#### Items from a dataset
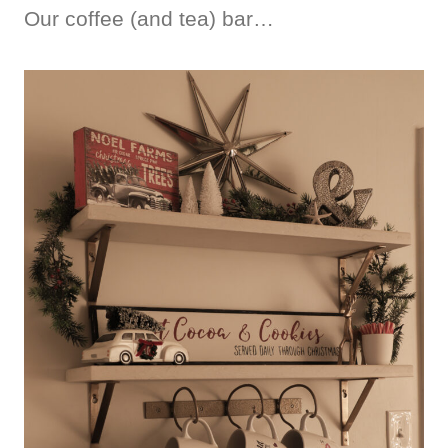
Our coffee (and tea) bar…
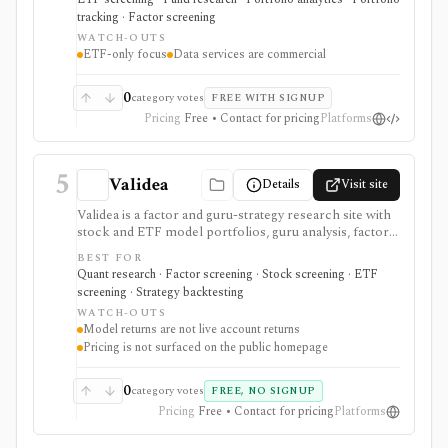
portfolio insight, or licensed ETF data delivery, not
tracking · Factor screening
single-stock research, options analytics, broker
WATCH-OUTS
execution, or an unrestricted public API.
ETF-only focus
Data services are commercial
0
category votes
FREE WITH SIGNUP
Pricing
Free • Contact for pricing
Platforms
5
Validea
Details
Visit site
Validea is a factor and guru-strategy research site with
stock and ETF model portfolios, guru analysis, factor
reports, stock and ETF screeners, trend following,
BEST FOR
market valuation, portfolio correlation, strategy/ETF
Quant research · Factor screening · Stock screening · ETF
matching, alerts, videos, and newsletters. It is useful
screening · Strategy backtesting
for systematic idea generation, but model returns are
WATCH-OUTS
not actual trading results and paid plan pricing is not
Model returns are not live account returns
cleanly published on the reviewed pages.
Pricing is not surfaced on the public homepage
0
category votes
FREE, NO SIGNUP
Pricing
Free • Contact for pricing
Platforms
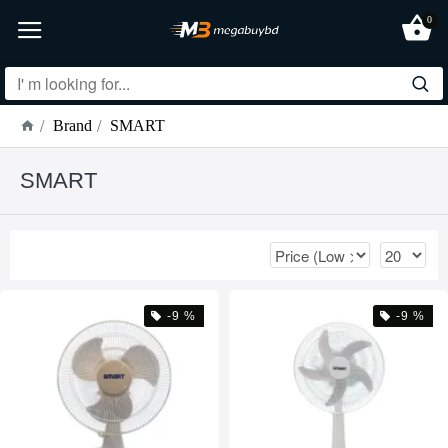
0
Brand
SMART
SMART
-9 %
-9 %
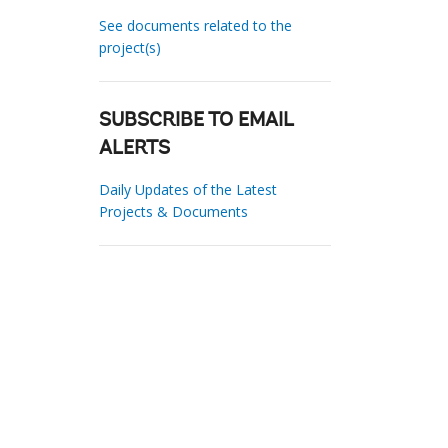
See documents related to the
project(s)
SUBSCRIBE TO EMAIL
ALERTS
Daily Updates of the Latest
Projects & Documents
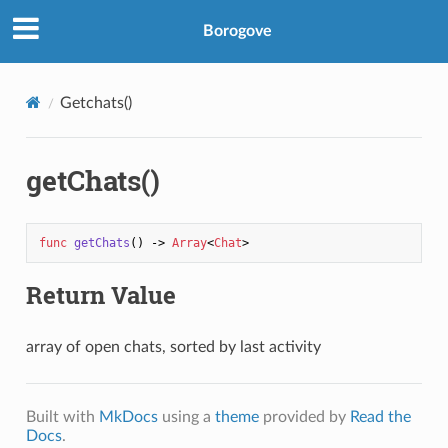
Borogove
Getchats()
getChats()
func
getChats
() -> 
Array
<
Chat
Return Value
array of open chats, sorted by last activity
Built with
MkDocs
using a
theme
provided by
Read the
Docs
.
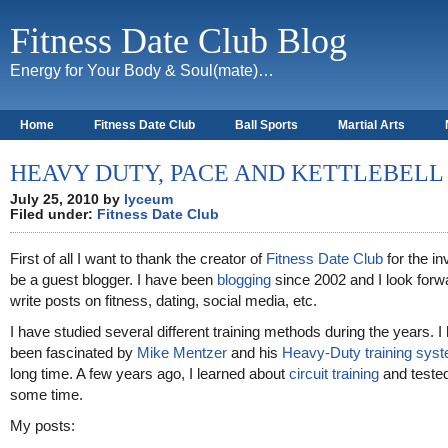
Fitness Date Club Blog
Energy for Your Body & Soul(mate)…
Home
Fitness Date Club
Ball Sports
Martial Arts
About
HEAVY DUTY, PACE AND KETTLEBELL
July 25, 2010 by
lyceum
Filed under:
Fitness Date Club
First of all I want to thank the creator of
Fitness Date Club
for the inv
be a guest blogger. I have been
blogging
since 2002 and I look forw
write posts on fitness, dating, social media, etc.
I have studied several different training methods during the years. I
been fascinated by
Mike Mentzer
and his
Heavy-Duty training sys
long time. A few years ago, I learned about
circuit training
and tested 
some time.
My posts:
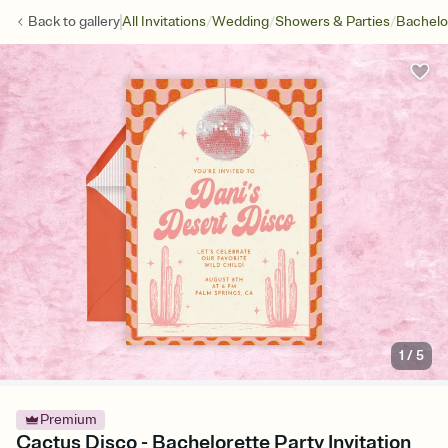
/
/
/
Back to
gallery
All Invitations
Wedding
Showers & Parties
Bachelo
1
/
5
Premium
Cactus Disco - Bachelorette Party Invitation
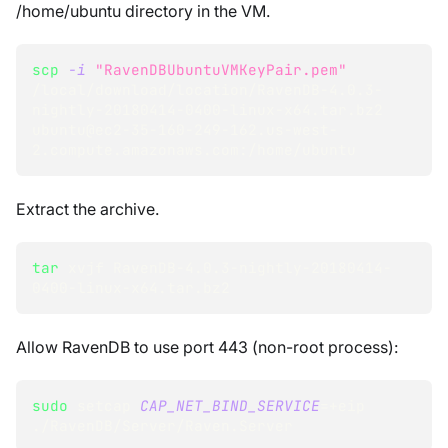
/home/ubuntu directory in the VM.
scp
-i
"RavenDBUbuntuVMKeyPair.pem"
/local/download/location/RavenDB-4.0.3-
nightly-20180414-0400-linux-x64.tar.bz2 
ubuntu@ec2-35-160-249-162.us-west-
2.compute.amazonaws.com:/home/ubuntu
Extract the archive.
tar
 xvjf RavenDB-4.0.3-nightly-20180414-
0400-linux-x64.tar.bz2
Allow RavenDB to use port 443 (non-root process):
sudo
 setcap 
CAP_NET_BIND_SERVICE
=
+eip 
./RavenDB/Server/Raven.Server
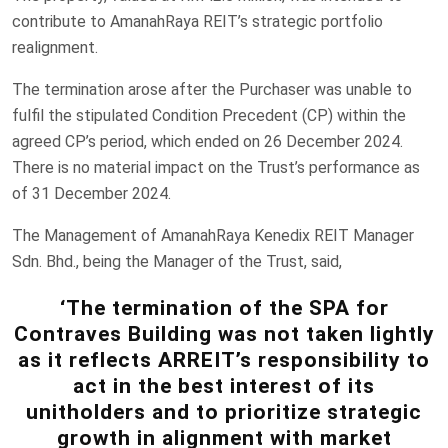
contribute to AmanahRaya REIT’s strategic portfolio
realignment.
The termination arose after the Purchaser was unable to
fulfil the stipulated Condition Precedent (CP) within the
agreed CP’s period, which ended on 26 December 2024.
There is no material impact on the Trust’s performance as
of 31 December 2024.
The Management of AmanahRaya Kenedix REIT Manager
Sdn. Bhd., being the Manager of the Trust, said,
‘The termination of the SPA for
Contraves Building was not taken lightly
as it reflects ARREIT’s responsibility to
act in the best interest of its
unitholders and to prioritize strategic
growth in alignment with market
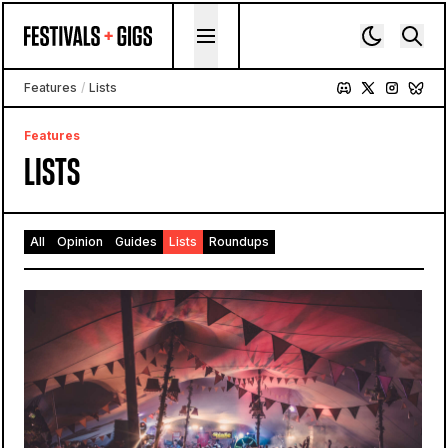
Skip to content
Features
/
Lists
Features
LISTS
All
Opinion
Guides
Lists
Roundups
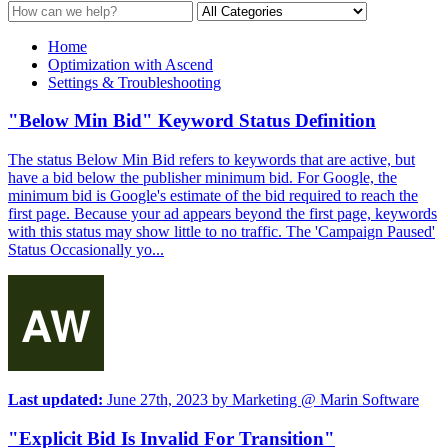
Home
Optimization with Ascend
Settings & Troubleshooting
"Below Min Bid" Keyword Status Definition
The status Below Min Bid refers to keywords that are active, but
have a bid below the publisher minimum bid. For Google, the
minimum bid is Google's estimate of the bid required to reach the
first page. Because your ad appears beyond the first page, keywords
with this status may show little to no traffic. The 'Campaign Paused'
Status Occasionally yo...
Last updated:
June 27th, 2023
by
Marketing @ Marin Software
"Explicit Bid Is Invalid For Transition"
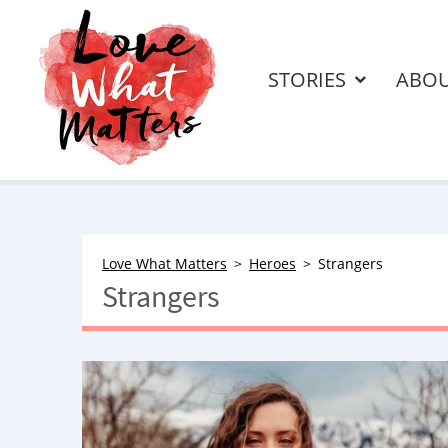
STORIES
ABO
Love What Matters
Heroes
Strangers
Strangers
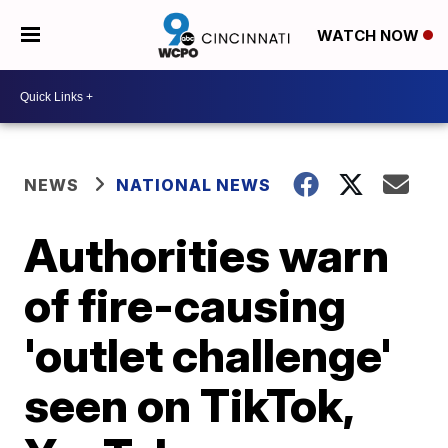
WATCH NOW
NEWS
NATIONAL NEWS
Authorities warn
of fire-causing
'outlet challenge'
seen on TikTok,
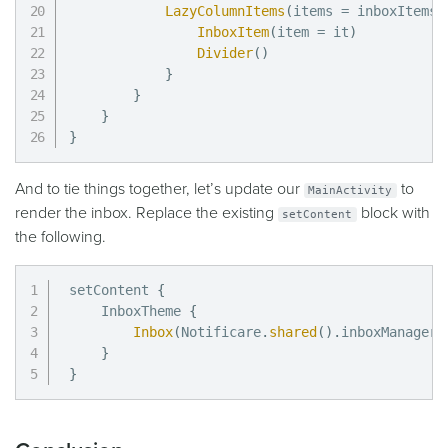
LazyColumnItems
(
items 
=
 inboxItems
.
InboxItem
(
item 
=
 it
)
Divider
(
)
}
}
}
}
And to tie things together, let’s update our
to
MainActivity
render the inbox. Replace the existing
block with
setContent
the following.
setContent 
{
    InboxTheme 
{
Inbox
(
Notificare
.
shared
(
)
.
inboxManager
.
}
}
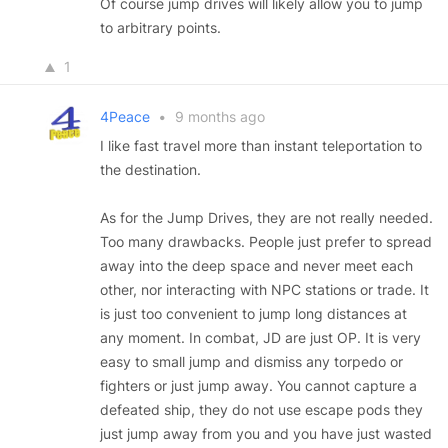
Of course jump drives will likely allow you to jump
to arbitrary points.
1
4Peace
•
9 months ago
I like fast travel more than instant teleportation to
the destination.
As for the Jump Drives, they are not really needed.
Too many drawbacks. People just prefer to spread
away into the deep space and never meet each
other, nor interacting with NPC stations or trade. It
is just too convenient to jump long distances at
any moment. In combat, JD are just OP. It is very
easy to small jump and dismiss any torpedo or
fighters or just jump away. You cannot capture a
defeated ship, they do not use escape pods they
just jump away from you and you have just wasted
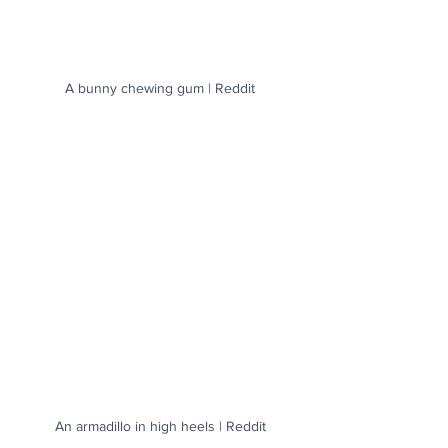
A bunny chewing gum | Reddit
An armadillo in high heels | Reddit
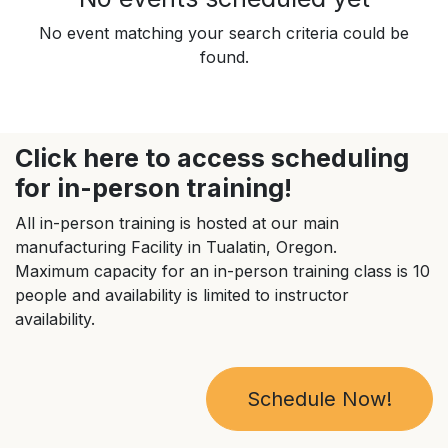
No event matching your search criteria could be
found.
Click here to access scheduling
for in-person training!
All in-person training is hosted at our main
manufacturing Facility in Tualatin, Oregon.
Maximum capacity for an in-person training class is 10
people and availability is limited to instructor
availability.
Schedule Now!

#### What the task requires
Give back every record above word for word; the pictures have no place in it.

#### Output for this task
Our coffee (and tea) bar…
portfolio insight, or licensed ETF data delivery, not
tracking · Factor screening
single-stock research, options analytics, broker
WATCH-OUTS
execution, or an unrestricted public API.
ETF-only focus
Data services are commercial
0
category votes
FREE WITH SIGNUP
Pricing
Free • Contact for pricing
Platforms
5
Validea
Details
Visit site
Validea is a factor and guru-strategy research site with
stock and ETF model portfolios, guru analysis, factor
reports, stock and ETF screeners, trend following,
BEST FOR
market valuation, portfolio correlation, strategy/ETF
Quant research · Factor screening · Stock screening · ETF
matching, alerts, videos, and newsletters. It is useful
screening · Strategy backtesting
for systematic idea generation, but model returns are
WATCH-OUTS
not actual trading results and paid plan pricing is not
Model returns are not live account returns
cleanly published on the reviewed pages.
Pricing is not surfaced on the public homepage
0
category votes
FREE, NO SIGNUP
Pricing
Free • Contact for pricing
Platforms
0
Brand
SMART
SMART
-9 %
-9 %
See documents related to the
project(s)
SUBSCRIBE TO EMAIL
ALERTS
Daily Updates of the Latest
Projects & Documents
Borogove
Getchats()
getChats()
func
getChats
() -> 
Array
<
Chat
Return Value
array of open chats, sorted by last activity
Built with
MkDocs
using a
theme
provided by
Read the
Docs
.
Fitness Date Club Blog
Energy for Your Body & Soul(mate)…
Home
Fitness Date Club
Ball Sports
Martial Arts
About
HEAVY DUTY, PACE AND KETTLEBELL
July 25, 2010 by
lyceum
Filed under:
Fitness Date Club
First of all I want to thank the creator of
Fitness Date Club
for the inv
be a guest blogger. I have been
blogging
since 2002 and I look forw
write posts on fitness, dating, social media, etc.
I have studied several different training methods during the years. I
been fascinated by
Mike Mentzer
and his
Heavy-Duty training sys
long time. A few years ago, I learned about
circuit training
and tested 
some time.
My posts:
/
/
/
Back to
gallery
All Invitations
Wedding
Showers & Parties
Bachelo
1
/
5
Premium
Cactus Disco - Bachelorette Party Invitation
/home/ubuntu directory in the VM.
scp
-i
"RavenDBUbuntuVMKeyPair.pem"
/local/download/location/RavenDB-4.0.3-
nightly-20180414-0400-linux-x64.tar.bz2 
ubuntu@ec2-35-160-249-162.us-west-
2.compute.amazonaws.com:/home/ubuntu
Extract the archive.
tar
 xvjf RavenDB-4.0.3-nightly-20180414-
0400-linux-x64.tar.bz2
Allow RavenDB to use port 443 (non-root process):
sudo
 setcap 
CAP_NET_BIND_SERVICE
=
+eip 
./RavenDB/Server/Raven.Server
contribute to AmanahRaya REIT’s strategic portfolio
realignment.
The termination arose after the Purchaser was unable to
fulfil the stipulated Condition Precedent (CP) within the
agreed CP’s period, which ended on 26 December 2024.
There is no material impact on the Trust’s performance as
of 31 December 2024.
The Management of AmanahRaya Kenedix REIT Manager
Sdn. Bhd., being the Manager of the Trust, said,
‘The termination of the SPA for
Contraves Building was not taken lightly
as it reflects ARREIT’s responsibility to
act in the best interest of its
unitholders and to prioritize strategic
growth in alignment with market
Skip to content
Features
/
Lists
Features
LISTS
All
Opinion
Guides
Lists
Roundups
Home
Optimization with Ascend
Settings & Troubleshooting
"Below Min Bid" Keyword Status Definition
The status Below Min Bid refers to keywords that are active, but
have a bid below the publisher minimum bid. For Google, the
minimum bid is Google's estimate of the bid required to reach the
first page. Because your ad appears beyond the first page, keywords
with this status may show little to no traffic. The 'Campaign Paused'
Status Occasionally yo...
Last updated:
June 27th, 2023
by
Marketing @ Marin Software
"Explicit Bid Is Invalid For Transition"
STORIES
ABO
Love What Matters
Heroes
Strangers
Strangers
WATCH NOW
NEWS
NATIONAL NEWS
Authorities warn
of fire-causing
'outlet challenge'
seen on TikTok,
LazyColumnItems
(
items 
=
 inboxItems
.
InboxItem
(
item 
=
 it
)
Divider
(
)
}
}
}
}
And to tie things together, let’s update our
to
MainActivity
render the inbox. Replace the existing
block with
setContent
the following.
setContent 
{
    InboxTheme 
{
Inbox
(
Notificare
.
shared
(
)
.
inboxManager
.
}
}
Of course jump drives will likely allow you to jump
to arbitrary points.
1
4Peace
•
9 months ago
I like fast travel more than instant teleportation to
the destination.
As for the Jump Drives, they are not really needed.
Too many drawbacks. People just prefer to spread
away into the deep space and never meet each
other, nor interacting with NPC stations or trade. It
is just too convenient to jump long distances at
any moment. In combat, JD are just OP. It is very
easy to small jump and dismiss any torpedo or
fighters or just jump away. You cannot capture a
defeated ship, they do not use escape pods they
just jump away from you and you have just wasted
A bunny chewing gum | Reddit
An armadillo in high heels | Reddit
No event matching your search criteria could be
found.
Click here to access scheduling
for in-person training!
All in-person training is hosted at our main
manufacturing Facility in Tualatin, Oregon.
Maximum capacity for an in-person training class is 10
people and availability is limited to instructor
availability.
Schedule Now!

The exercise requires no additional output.